Is it really worth it to put it in standby being the findings ? I want to hook one of my R-15s to a TV in another room but the R-15 would have to be left on all the time. I turn the R-15 off as I thought it did something.


----------



## cabanaboy1977 (Nov 16, 2005)

That was Wolffpack with the HD activity light on the HD. I don't know if he did ever see the light go on in standby but the last post that I remember said he hadn't seen it go on yet.

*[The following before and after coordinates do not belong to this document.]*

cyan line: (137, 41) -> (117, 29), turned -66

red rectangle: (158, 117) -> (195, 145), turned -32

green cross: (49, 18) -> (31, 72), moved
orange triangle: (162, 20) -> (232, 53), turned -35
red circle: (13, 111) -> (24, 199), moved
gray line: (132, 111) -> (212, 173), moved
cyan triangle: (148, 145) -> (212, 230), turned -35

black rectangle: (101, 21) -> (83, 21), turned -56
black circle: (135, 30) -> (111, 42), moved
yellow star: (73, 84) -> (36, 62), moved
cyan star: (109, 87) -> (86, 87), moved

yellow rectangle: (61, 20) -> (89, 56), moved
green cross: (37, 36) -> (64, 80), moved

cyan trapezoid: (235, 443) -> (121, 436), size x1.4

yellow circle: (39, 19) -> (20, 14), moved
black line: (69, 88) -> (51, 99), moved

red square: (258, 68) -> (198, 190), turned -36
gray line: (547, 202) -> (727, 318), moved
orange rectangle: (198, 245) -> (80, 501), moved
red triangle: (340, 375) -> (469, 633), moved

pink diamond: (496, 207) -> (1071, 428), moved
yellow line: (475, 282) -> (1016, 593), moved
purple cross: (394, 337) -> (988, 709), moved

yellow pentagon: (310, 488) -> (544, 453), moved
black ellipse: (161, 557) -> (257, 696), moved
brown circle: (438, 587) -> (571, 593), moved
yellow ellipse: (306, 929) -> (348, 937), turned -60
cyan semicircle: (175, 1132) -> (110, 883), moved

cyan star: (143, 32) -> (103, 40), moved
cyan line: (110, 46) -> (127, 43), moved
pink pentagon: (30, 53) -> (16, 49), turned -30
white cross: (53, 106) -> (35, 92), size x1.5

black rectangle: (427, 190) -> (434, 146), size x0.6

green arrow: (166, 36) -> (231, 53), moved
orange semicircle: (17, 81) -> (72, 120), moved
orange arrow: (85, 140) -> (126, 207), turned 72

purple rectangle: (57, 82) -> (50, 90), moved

As far as standby or not it doesn't really matter if it's on or off. I've presonally had better luck with putting it in standby when not using it. The only thing you lose with it in standby is the live buffer (and that may change).


----------



## Wolffpack (Jul 29, 2003)

The only time I've seen the HD activity light blinking while in standby was when the R15 was recording. But, thinking about it, the guide data is in memory, the TDL is in memory, SLs are in memory so what housekeeping would it typically do requiring HD access? It could do a defrag but I doubt that's often.


----------



## Clint Lamor (Nov 15, 2005)

Thats exactly what I was thinking. If everything is in memory there should be no disk access happening.


----------



## qwerty (Feb 19, 2006)

Wolffpack said:


> The only time I've seen the HD activity light blinking while in standby was when the R15 was recording. But, thinking about it, the guide data is in memory, the TDL is in memory, SLs are in memory so what housekeeping would it typically do requiring HD access? It could do a defrag but I doubt that's often.


I was kind of hoping to see evidence of defraging.


----------



## cabanaboy1977 (Nov 16, 2005)

Wolffpack said:


> The only time I've seen the HD activity light blinking while in standby was when the R15 was recording. But, thinking about it, the guide data is in memory, the TDL is in memory, SLs are in memory so what housekeeping would it typically do requiring HD access? It could do a defrag but I doubt that's often.


That makes alot of sense so I guess that means that the issues with the with it locking up are not HD related either. I too wish it did some sort of defrag or diskcheck during standby.


----------



## paulman182 (Aug 4, 2006)

I can feel both my R15-300 and R15-500 vibrating slightly when in standby, and it is not the fans running. The hard drive must be doing something, but I have no idea what it is.


----------



## Bobman (Jan 3, 2006)

Wolffpack said:


> the guide data is in memory, the TDL is in memory, SLs are in memory so what housekeeping would it typically do requiring HD access?


They cant be completely in memory else wouldnt you lose them on a reset ? The SL's and TDL are always there after a reset, just the descriptions and guide data are lost.

The R-15 does not have enough memory from what I know to load all that or does it ?


----------



## Wolffpack (Jul 29, 2003)

Bobman said:


> They cant be completely in memory else wouldnt you lose them on a reset ? The SL's and TDL are always there after a reset, just the descriptions and guide data are lost.
> 
> The R-15 does not have enough memory from what I know to load all that or does it ?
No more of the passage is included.